How-to guides

Install the GitHub app and bind repositories

GitHub is the connection your projects can’t run without — code goes in through it, and finished work comes back as pull requests. Connecting it is two operations: installing the GitHub app for your organization, and binding a repository to each project. This page covers both. For a guided first-time walk-through, see Connect GitHub; for what GitHub does for you, see Integrations: what each connection does.

Install the GitHub app

Installing the app is an admin action and is done once for the whole organization.

  1. Select Integrations from the navigation rail and find the GitHub card.
  2. Select Add account. DIJJI.ai sends you to GitHub.
  3. On GitHub, choose which account or organization to install the app on.
  4. Still on GitHub, choose the repository access: All repositories, or Only select repositories and pick a subset. DIJJI.ai only sees what you grant here.
  5. Confirm the install.
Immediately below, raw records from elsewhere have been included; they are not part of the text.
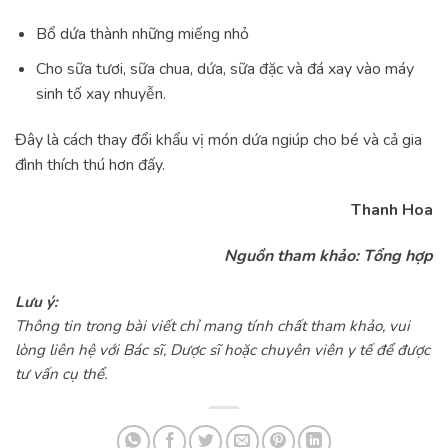
Bổ dứa thành những miếng nhỏ
Cho sữa tươi, sữa chua, dứa, sữa đặc và đá xay vào máy
sinh tố xay nhuyễn.
Đây là cách thay đổi khẩu vị món dứa ngiúp cho bé và cả gia
đình thích thú hơn đấy.
Thanh Hoa
Nguồn tham khảo: Tổng hợp
Lưu ý:
Thông tin trong bài viết chỉ mang tính chất tham khảo, vui
lòng liên hệ với Bác sĩ, Dược sĩ hoặc chuyên viên y tế để được
tư vấn cụ thể.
GitHub returns you to the Integrations page, where the GitHub card now lists the connected account by its login name.

To connect more than one account — a second personal account, another organization — select Add account again. Each connected account is listed separately on the card.

Change which repositories are shared

The set of shared repositories is controlled on GitHub, not in DIJJI.ai. To adjust it after installing, select Manage beside the account on the GitHub card — DIJJI.ai opens that account’s app-installation settings on GitHub in a new tab. Change the repository access there and save; DIJJI.ai picks up the change on its next sync and the card’s repository count updates to match.
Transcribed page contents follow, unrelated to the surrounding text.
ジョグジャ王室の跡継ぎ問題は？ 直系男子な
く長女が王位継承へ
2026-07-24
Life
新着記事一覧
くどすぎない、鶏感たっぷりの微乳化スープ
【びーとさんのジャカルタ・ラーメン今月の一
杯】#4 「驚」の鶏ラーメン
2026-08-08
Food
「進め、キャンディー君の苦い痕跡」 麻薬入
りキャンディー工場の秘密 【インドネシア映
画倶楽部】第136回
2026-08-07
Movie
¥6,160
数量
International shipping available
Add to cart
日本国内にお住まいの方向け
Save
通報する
Bind a repository to a project

Installing the app makes repositories available. A project uses exactly one of them — you bind it when you create the project.

On the new project form, the Repository field is a dropdown of the repositories your connected GitHub accounts have shared. Pick the one this project should work in. If the dropdown can’t load the list, the field falls back to a text input where you can type the repository name directly.

That binding is set per project: each project points at one repository, and different projects can point at different repositories from the same or different connected accounts. See Create a project for the rest of the new-project form.

Confirm the connection is healthy

Back on the Integrations page, each connected GitHub account shows:

  • A health badgeHealthy, Degraded, or Disconnected.
  • A repository count — how many repositories the app can currently reach.
  • A last-synced time — when DIJJI.ai last refreshed that account’s repository list.

A Healthy badge means the connection is good and projects can bind repositories from it. To take an account off, or to bring back one that’s gone Disconnected, see Disconnect or reconnect an integration.